En 2015, TPG a aussi créé une autre société en commandite aux îles Caïmans : TPG VII CDS Co-Invest Ltd. Le Cirque du Soleil et TPG n’ont pas voulu indiquer à quoi servait cette entreprise ni donner de détails sur cette entreprise. Le registre des entreprises des îles Caïmans ne révèle pas l’identité des actionnaires des sociétés enregistrées dans ce paradis fiscal.

TPG, qui détient 55 % du Cirque du Soleil, n’est pas le seul actionnaire à avoir utilisé les îles Caïmans pour en être actionnaire. Le deuxième actionnaire en importance, la firme d’investissement chinoise Fosun, a aussi utilisé une société en commandite aux îles Caïmans pour sa participation de 25 % du Cirque : CMF Circus LP. Fosun n’a pas répondu à nos questions. Le Cirque du Soleil n’a pas voulu commenter la structure corporative et fiscale de ses actionnaires.

TPG et Fosun se sont toutefois faits discrets sur l’utilisation des îles Caïmans pour acheter le Cirque du Soleil. C’est le nom de leurs sociétés en commandite aux îles Caïmans qui sont inscrites au registre des entreprises du Québec, mais avec une adresse en Californie pour TPG et en Chine pour Fosun (alors que l’adresse officielle des sociétés en commandite est plutôt aux îles Caïmans). Le Cirque du Soleil a précisé avoir indiqué l’adresse postale de ses actionnaires au registre des entreprises du Québec, ce que leur permet de faire la loi québécoise.

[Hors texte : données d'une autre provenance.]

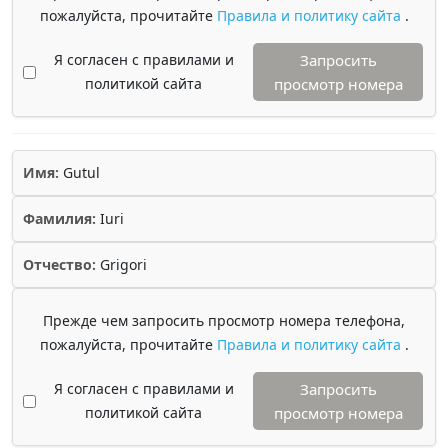
пожалуйста, прочитайте
Правила и политику сайта
.
Я согласен с правилами и
Запросить
политикой сайта
просмотр номера
Имя:
Gutul
Фамилия:
Iuri
Отчество:
Grigori
Прежде чем запросить просмотр номера телефона,
пожалуйста, прочитайте
Правила и политику сайта
.
Я согласен с правилами и
Запросить
политикой сайта
просмотр номера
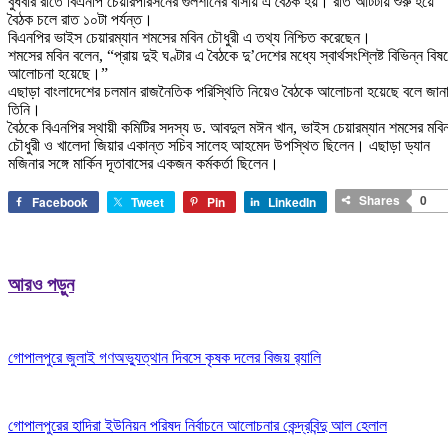
বুধবার রাতে বিএনপি চেয়ারপারসনের গুলশানের বাসায় এ বৈঠক হয়। রাত আটটায় শুরু হয়ে
বৈঠক চলে রাত ১০টা পর্যন্ত।
বিএনপির ভাইস চেয়ারম্যান শমসের মবিন চৌধুরী এ তথ্য নিশ্চিত করেছেন।
শমসের মবিন বলেন, “প্রায় দুই ঘণ্টার এ বৈঠকে দু’দেশের মধ্যে স্বার্থসংশ্লিষ্ট বিভিন্ন বিষয
আলোচনা হয়েছে।”
এছাড়া বাংলাদেশের চলমান রাজনৈতিক পরিস্থিতি নিয়েও বৈঠকে আলোচনা হয়েছে বলে জান
তিনি।
বৈঠকে বিএনপির স্থায়ী কমিটির সদস্য ড. আবদুল মঈন খান, ভাইস চেয়ারম্যান শমসের মবি
চৌধুরী ও খালেদা জিয়ার একান্ত সচিব সালেহ আহমেদ উপস্থিত ছিলেন। এছাড়া ড্যান
মজিনার সঙ্গে মার্কিন দূতাবাসের একজন কর্মকর্তা ছিলেন।
Shares
0
Facebook
Tweet
Pin
LinkedIn
আরও পড়ুন
গোপালপুরে জুলাই গণঅভ্যুত্থান দিবসে কৃষক দলের বিজয় র‍্যালি
গোপালপুরের হাদিরা ইউনিয়ন পরিষদ নির্বাচনে আলোচনার কেন্দ্রবিন্দু আল হেলাল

Le troisième actionnaire du Cirque du Soleil, la Caisse de dépôt et placement du Québec, a utilisé uniquement des sociétés au Québec. La Caisse n’a pas souhaité commenter la décision de TPG et de Fosun d’utiliser les paradis fiscaux pour investir dans le Cirque. La Caisse indique tenter de « faire évoluer les pratiques des entreprises et investisseurs [en matière de fiscalité internationale] chaque fois que cela est possible ».